Art. 142. As Forças Armadas, constituídas pela Marinha, pelo Exército e pela Aeronáutica, são instituições nacionais permanentes e regulares, organizadas com base na hierarquia e na disciplina, sob a autoridade suprema do Presidente da República, e destinam-se à defesa da Pátria, à garantia dos poderes constitucionais e, por iniciativa de qualquer destes, da lei e da ordem."
Com um detalhe: As FF AA são organizadas com base na hierarquia e na disciplina, sob a autoridade suprema do Presidente da República.] É com base nesse dispositivo que os militares foram chamados a participar de atividades de natureza policial em diversos momentos nos últimos anos, como durante a intervenção decretada pelo ex-presidente Michel Temer (MDB) na segurança do Rio.
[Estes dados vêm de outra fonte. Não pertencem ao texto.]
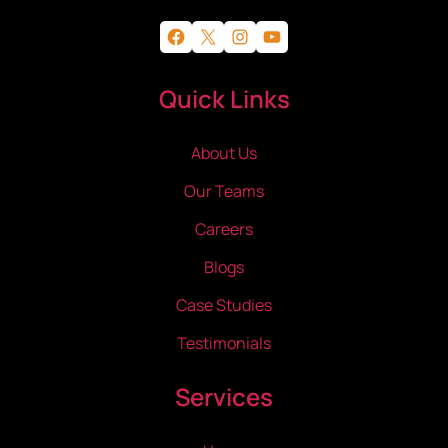
Facebook
X
Instagram
YouTube
Quick Links
About Us
Our Teams
Careers
Blogs
Case Studies
Testimonials
Services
Mas muitos seguidores de Bolsonaro acreditam que o artigo 142 também poderia ser usado para justificar uma intervenção militar na política, e até o vice de Bolsonaro, o general Hamilton Mourão, admitiu essa possibilidade numa entrevista durante a campanha eleitoral do ano passado. Segundo Mourão, que hoje é visto em toda parte como uma força de moderação dos excessos bolsonaristas, o texto constitucional permitiria que o próprio presidente desse um autogolpe, convocando as Forças Armadas para garantir os Poderes numa situação extrema que definiu simplesmente como anarquia. "Os militares supõem que a Constituição lhes dá esse papel de guardião da democracia, mas é um equívoco", diz o historiador Carlos Fico, professor da Universidade Federal do Rio de Janeiro. "Bolsonaro expressou esse sentimento com suas declarações." [mais um especialista dizendo o que os adversários do governo Bolsonaro gostam de ouvir.
O Comando Supremo é do presidente da República e a hierarquia e disciplina sempre estarão presente nas Forças Armadas.
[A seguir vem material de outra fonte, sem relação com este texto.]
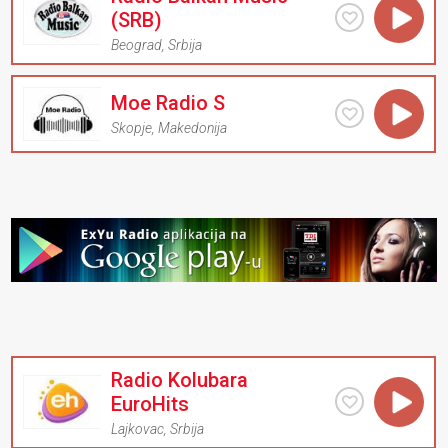
(SRB)
Beograd
,
Srbija
Moe Radio S
Skopje
,
Makedonija
Radio Kolubara
EuroHits
Lajkovac
,
Srbija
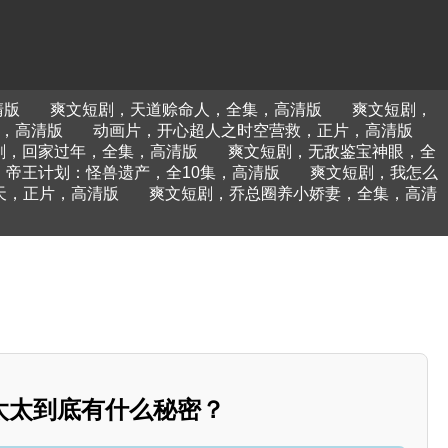
清版
爽文短剧，天道赊命人，全集，高清版
爽文短剧，
集，高清版
动画片，开心超人之时空营救，正片，高清版
剧，回家过年，全集，高清版
爽文短剧，无敌鉴宝神眼，全
，帝王计划：怪兽遗产，全10集，高清版
爽文短剧，我怎么
天，正片，高清版
爽文短剧，乔总圈养小娇妻，全集，高清
太太到底有什么秘密？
Se o artigo 142 foi, segundo o especialista, uma imposição dos militares, o fato é que, imposto ou não,  ele está em plena vigência.]
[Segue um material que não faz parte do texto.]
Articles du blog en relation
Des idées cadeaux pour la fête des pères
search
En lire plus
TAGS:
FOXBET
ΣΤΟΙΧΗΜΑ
Ele aponta a redação do artigo 142 como uma imposição dos militares aos parlamentares que escreveram a Constituição de 1988, uma das concessões feitas pelos políticos para garantir a suavidade da transição para a democracia após o fim da ditadura inaugurada pelo golpe de 1964. Capitão reformado do Exército, que se afastou da corporação para entrar na política após um episódio de indisciplina, Bolsonaro sempre foi visto com desconfiança pela cúpula das Forças Armadas, mas conquistou seu apoio na reta final da campanha e tem feito de tudo para preservá-lo.
Para Daniel Aarão Reis Filho, da Universidade Federal Fluminense, as dificuldades encontradas pelo presidente no início do governo e a clareza com que militares como Mourão têm exposto suas diferenças com ele levaram o presidente a procurar reforçar seus laços com os antigos companheiros de farda."Suas declarações têm o sentido de reafirmar os compromissos que ele firmou com a cúpula das Forças Armadas, numa hora difícil em que ele se vê alvo de críticas e precisa manter uma base de apoio que tem muito prestígio na sociedade", diz Aarão. "Isso não quer dizer que esses laços vão durar a vida inteira, porque vai depender do que ele conseguirá realizar no governo."